Sunday, March 31, 2013

The Libertarian Party has again nominated me for Suffolk District Attorney, in the General Election of
If elected, I won't prosecute violations of unconstitutional laws, such as the recently enacted unconstitutional gun ban.

Wednesday, October 07, 2009

Hardfire Interview

Hardfire Interview with Chris Garvey for D.A.

Christopher B. Garvey for Suffolk District Attorney

Democracy Without Choices?
This Election, the Major Parties give you only one choice - the incumbent - for each of the three Suffolk County Offices. The Republican-Democrat-appointed Board of Elections has removed the only alternatives -the Libertarians- from the Ballot.

If this subversion of democracy, by all the party bosses, bothers you, you can tell them, by voting Libertarian.
You can still write-in the Libertarians by opening that diagonal sliding door at the top of each column, and writing
these names ____________ in these columns:
Christopher B. Garvey ___ 7 District Attorney;
Audrey Capozzi _________ 8 County Treasurer;
Steven Kosin ____________ 9 Sheriff

Sunday, October 01, 2006

Second Amendment

The Second Amendment clearly protects the right of individuals to keep and bear firearms.
When Mr. Ashcroft said that, he also said the 20,000 or so existing laws did not infringe that right.
I agree that The Second Amendment clearly protects the right of individuals. But in my opinion, many existing laws do infringe the Second Amendment. Specifically:
New York's Sullivan Law, and
Pataki's mis-named "assault weapon ban".
These laws are unconstitutional.

The Sullivan Law- Protecting muggers since 1911.
I’ve always been incensed that New York gets away with requiring a permit for exercising a constitutional right, but The Sullivan Law, which created New York's pistol licensing scheme, had several things to going for it:
1. Sullivan represented a dock district, and many of his constituents were muggers. Sullivan himself was leader of a notorious Irish gang. The criminal work of Sullivan's constituents was impeded by the fact that citizens were arming themselves before going to his bad neighborhood, thereby making robbery a dangerous business. Sullivan wanted to protect his criminal constituents from armed victims, and his law has made New York safe for robbers ever since.
2. Tammany Hall wanted to disarm Italians and blacks. The law served the same racist purposes that gun control served in Dixie: to disarm disfavored races. That’s why the pistol-licensing agent (who Sullivan controlled) has unbridled discretion to discriminate under the Sullivan Law.
3. Tammany Hall wanted to be able to arrest political opponents. The Sullivan Law gave Tammany another excuse to arrest people.
4. Sullivan was crazy anyway, and soon was committed to an insane asylum. He died a suicide. The law is as insane as he was.

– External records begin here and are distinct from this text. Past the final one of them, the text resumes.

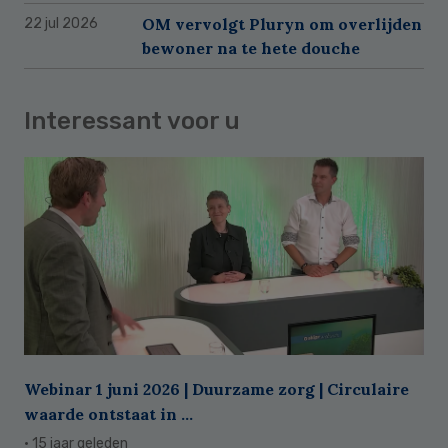
OM vervolgt Pluryn om overlijden
22 jul 2026
bewoner na te hete douche
Interessant voor u
Webinar 1 juni 2026 | Duurzame zorg | Circulaire
waarde ontstaat in ...
· 15 jaar geleden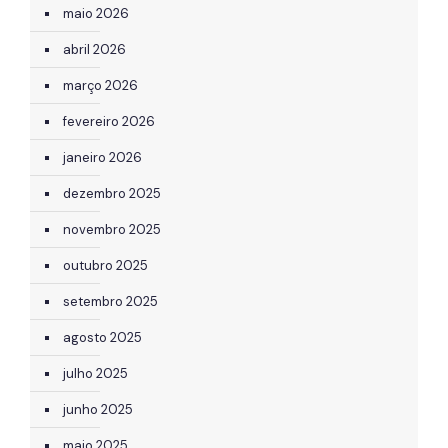
maio 2026
abril 2026
março 2026
fevereiro 2026
janeiro 2026
dezembro 2025
novembro 2025
outubro 2025
setembro 2025
agosto 2025
julho 2025
junho 2025
maio 2025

The Sullivan law is now administered to deny all but a select few the right to bear arms in many New York jurisdictions. It is unconstitutional as written and as applied.

The Ban
Pataki's ban is aimed at the very type of gun that the Second Amendment is most intended to protect: guns that are particularly useful for self-defense, and for defense of country, from:
criminals,
foreign invaders, and
domestic tyrants.
The Colonists started the American Revolution, not when the taxes were imposed without representation, but when the British Army tried to confiscate the military style muskets with bayonet lugs.

Range Voting

Range voting is a better way of voting. I endorse it.
See what it is at:
http://www.rangevoting.org/

Friday, September 08, 2006

Paper Ballots Optical Scanners

The new Federal “Help America Vote Act” requires that New York abandon its currently used lever voting machines.

We can best replace lever machines with paper ballots and optical scanners.

Lower initial cost, lower maintenance costs, quicker voting, more voters per machine, greater reliability, a failsafe paper ballot, and verifiability of election results, all make the preferred choice of Paper Ballots & Optical Scanner very clear. If there is any problem with the scanning machines, the paper ballots have been collected in locked ballot boxes and can be counted again, at any time, by any person who can count and write. A person without any technical expertise can verify the honesty of an election.

In evil contrast, the proposed touch screen machines (Direct Recording Entry or DRE’s) purport to electronically count how many times voters touch an ephemeral image on a touch screen. Such machines have been known to count 100,000 votes in a district with only 19,000 voters. They can fail through errors in programing, or through hard-to-detect deliberate fraudulent manipulation. They can only be repaired or verified by a trained technician.

The current lever voting machine can be set up to cheat, and paper ballot boxes have been stuffed or mis-counted at various times in history, but these are mere retail frauds. With Direct Recording Entry touch screens we can expect wholesale fraud, in which entire national elections can be "fixed" from a corporate headquarters in Venezuela. Ask any computer expert how little he trusts such a Direct Recording Entry system to count anonymous ballots.

The Attorney General should presume that any board of elections,
that bought a Direct Recording Entry (touch-screen) type voting system,
was acting under some improper influence, and promise to investigate accordingly.